Les préfets viennent de recevoir une circulaire du ministère de l'Ecologie qui les invite à mettre en oeuvre la "territorialisation" du Grenelle de l'environnement. Ils sont notamment chargés de renforcer le partenariat entre les services de l'Etat et les collectivités pour faciliter l'application des nombreuses mesures issues du Grenelle.

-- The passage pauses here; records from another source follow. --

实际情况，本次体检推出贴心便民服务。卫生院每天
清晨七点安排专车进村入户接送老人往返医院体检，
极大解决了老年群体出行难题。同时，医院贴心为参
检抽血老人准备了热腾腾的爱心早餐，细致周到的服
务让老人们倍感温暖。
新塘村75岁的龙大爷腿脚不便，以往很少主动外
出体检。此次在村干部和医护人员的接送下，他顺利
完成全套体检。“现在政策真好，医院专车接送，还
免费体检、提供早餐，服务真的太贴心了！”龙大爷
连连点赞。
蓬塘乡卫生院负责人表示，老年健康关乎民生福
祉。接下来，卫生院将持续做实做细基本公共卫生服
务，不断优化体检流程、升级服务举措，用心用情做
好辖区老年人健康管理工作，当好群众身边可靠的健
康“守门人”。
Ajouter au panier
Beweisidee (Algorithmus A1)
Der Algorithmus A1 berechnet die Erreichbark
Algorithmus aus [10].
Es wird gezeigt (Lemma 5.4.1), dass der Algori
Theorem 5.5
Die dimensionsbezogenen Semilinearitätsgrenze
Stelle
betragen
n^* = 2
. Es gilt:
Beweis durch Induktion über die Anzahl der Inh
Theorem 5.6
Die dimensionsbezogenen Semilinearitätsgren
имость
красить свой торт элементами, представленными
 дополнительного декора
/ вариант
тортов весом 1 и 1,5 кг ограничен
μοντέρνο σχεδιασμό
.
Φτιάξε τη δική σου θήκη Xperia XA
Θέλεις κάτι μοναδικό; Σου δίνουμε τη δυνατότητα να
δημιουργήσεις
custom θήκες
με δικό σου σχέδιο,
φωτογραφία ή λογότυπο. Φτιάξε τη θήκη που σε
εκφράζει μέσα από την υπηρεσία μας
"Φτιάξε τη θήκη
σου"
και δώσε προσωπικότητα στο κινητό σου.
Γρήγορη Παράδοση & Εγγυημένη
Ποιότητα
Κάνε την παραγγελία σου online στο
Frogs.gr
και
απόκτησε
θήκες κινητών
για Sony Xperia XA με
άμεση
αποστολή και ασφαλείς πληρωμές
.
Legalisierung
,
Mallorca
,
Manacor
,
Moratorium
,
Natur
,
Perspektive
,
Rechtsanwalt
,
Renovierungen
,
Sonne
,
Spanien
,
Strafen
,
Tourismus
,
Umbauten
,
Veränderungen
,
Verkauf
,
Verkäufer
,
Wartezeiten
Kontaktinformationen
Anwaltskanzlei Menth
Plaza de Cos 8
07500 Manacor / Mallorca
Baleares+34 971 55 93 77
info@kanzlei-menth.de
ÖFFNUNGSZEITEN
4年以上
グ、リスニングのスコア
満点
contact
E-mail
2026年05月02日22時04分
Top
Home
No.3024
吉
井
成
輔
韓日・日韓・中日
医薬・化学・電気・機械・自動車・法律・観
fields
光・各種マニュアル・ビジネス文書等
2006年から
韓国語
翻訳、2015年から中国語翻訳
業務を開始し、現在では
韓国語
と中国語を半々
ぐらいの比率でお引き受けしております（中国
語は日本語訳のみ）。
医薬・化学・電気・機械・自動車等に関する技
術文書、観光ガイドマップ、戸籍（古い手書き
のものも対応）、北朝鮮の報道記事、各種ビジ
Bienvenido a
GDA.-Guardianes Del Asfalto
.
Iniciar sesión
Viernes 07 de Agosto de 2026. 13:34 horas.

Dans une circulaire aux préfets datée du 23 mars dernier, le ministère de l'Ecologie, de l'Energie, du Développement durable et de l'Aménagement du territoire (Meeddat) détaille la "feuille de route" des services de l'Etat pour la territorialisation de la mise en oeuvre du Grenelle de l'environnement. "Vous avez une responsabilité particulièrement lourde dans ce processus", prévient le ministère, qui insiste sur l'importance de la "mobilisation des services de l'Etat pour la mise en oeuvre des principes et priorités du Grenelle, tant dans les domaines qui relèvent directement de la responsabilité et de la compétence de l'Etat que dans leurs actions d'impulsion vis-à-vis des acteurs des territoires, des collectivités territoriales, des entreprises et de l'ensemble des citoyens".

 

Comptes-rendus d'actions attendus entre le 15 juin et le 15 juillet

Avant le 15 juin, les préfets devront rendre compte au Meeddat de la mise en oeuvre de six actions concrètes : "lancement d'audits énergétiques sur une proportion notable de bâtiments publics de l'Etat ; identification d'au moins une opération par département pouvant faire l'objet rapidement d'un contrat de performance énergétique (CPE) ; signature d'une opération de réhabilitation thermique de bâtiments avec un organisme HLM ; lancement des travaux d'élaboration ou d'actualisation du profil environnemental de la région, si le dernier profil a été fait avant 2007 ; élaboration de premières propositions opérationnelles pour la déclinaison de la Stratégie nationale pour la biodiversité ; définition des zones naturelles d'intérêt écologique faunistique et floristique (Znieff) terrestres de deuxième génération et des Znieff marines".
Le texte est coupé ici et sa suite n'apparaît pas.